I have some working timestamp detected as date in elasticsearch.
But can't make this one works. Grok is matching well, and logstash is parsing well the line: 2017-05-29 10:27:41,756 | soft-1 | user1 | | 10.x.x.x | INFO | intranet | Order 9979a662-b42a-414d-9d5c-5cxxxxxxxx creation TESTING request is finished
For some reason, [log][timestamp] appears as a string, even after deleting everything, or forcing to mutate to date.
How to troubleshoot that? Using logstash debug doesn't show me the resulting type of data (I tried in debug/verbose mode): output { stdout { codec => rubydebug } }
From this output, is there a way to see the format of the field log.timestamp? Only test I can do is to send to elastic and check the field type over there:
Seems like I am having problem (detected as a string) with this timestamp specifically "2017-05-29 10:27:41,756" and date { match => [ "[log][timestamp]", "yyyy-MM-dd HH:mm:ss,SSS" ] }
"2017-05-29 10:27:41Z" is detecting fine as a date withdate { match => [ "[log][timestamp]", "ISO8601" ] }
You didn't include the mapping of the timestamp field when you redacted the mappings.

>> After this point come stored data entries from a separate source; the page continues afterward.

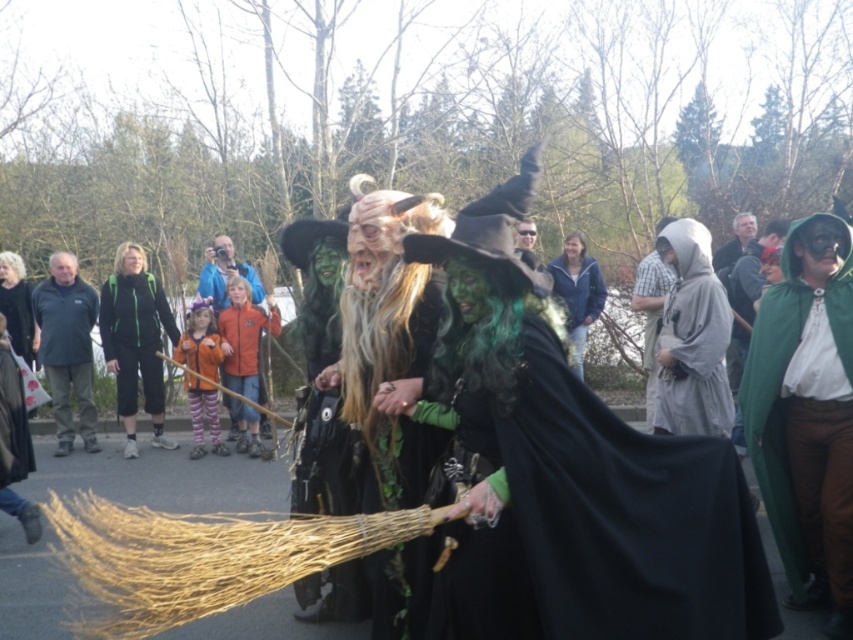 Question: Among these points, which one is farthest from the camera?

Choices:
 (A) (122, 307)
 (B) (73, 275)

Answer: (B)

Question: Which object is positioned closest to the gray fabric hood at right?

Choices:
 (A) green fleece jacket at left
 (B) dark green fleece jacket at left
 (C) blue fabric jacket at center
 (D) orange fleece jacket at center

Answer: (D)

Question: Can you confirm if dark green fleece jacket at left is positioned above blue fabric jacket at center?

Choices:
 (A) no
 (B) yes

Answer: (A)

Question: Among these points, which one is nearest to the camera?

Choices:
 (A) (239, 266)
 (B) (115, 336)
 (C) (228, 381)

Answer: (B)

Question: Is green fleece jacket at left in front of orange fleece jacket at center?

Choices:
 (A) no
 (B) yes

Answer: (A)

Question: Can you confirm if gray fabric hood at right is positioned below dark green fleece jacket at left?

Choices:
 (A) yes
 (B) no

Answer: (B) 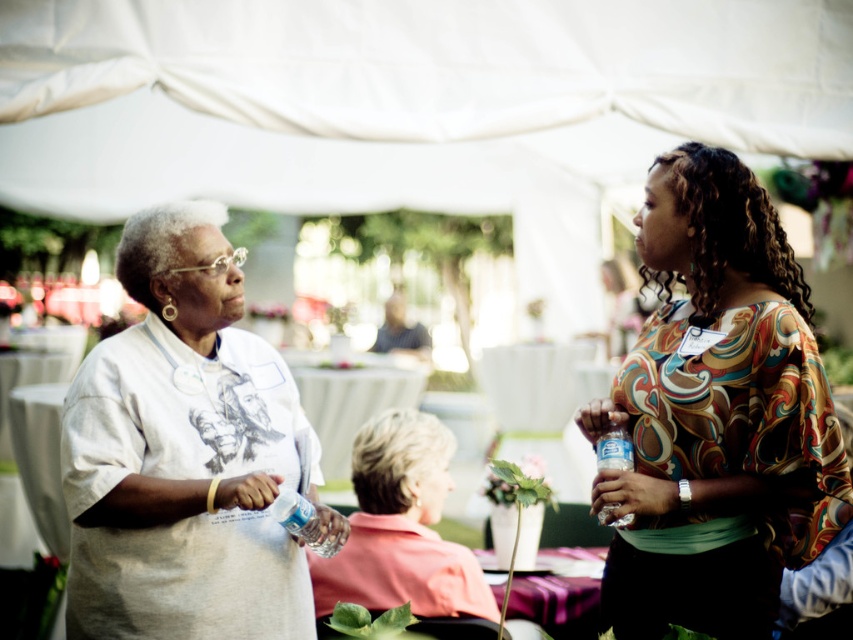 Question: Which object appears farthest from the camera in this image?

Choices:
 (A) light gray cotton shirt at left
 (B) clear plastic bottle at center
 (C) matte floral blouse at center

Answer: (B)

Question: Which of the following is the closest to the observer?

Choices:
 (A) clear plastic bottle at right
 (B) clear plastic bottle at center
 (C) matte floral blouse at center

Answer: (C)

Question: Which of the following is the farthest from the observer?

Choices:
 (A) (322, 529)
 (B) (178, 595)
 (C) (811, 376)

Answer: (A)

Question: Is matte floral blouse at center further to the viewer compared to light gray cotton shirt at left?

Choices:
 (A) no
 (B) yes

Answer: (A)

Question: From the image, what is the correct spatial relationship of clear plastic bottle at center in relation to clear plastic bottle at right?

Choices:
 (A) above
 (B) below

Answer: (B)

Question: Is light gray cotton shirt at left smaller than clear plastic bottle at center?

Choices:
 (A) yes
 (B) no

Answer: (B) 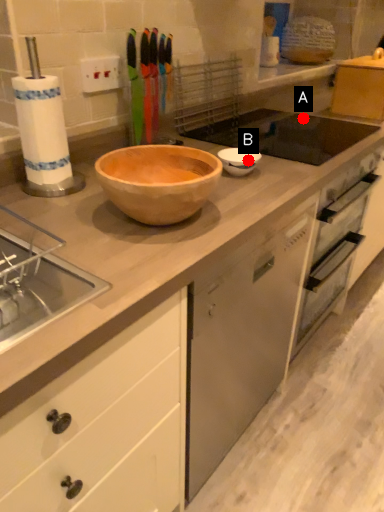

The date filter worked just fine and was able to update the @timestamp field. If you expect it to update [log][timestamp] you need to configure it accordingly.
Why keep the fields under log? They appear to be duplicates of the corresponding root-level fields.
Sorry, I updated/edited the mapping on top.
I didn't write in advance the [log][timestamp] mapping, it was automatic.
I will remove this [log][timestamp] you are right, no need for duplication.
Why do you need mytimestamp to be a date? Your date filter (as configured) stores the result in @timestamp, a field you can't delete. Why not just use @timestamp and delete mytimestamp after the date filter?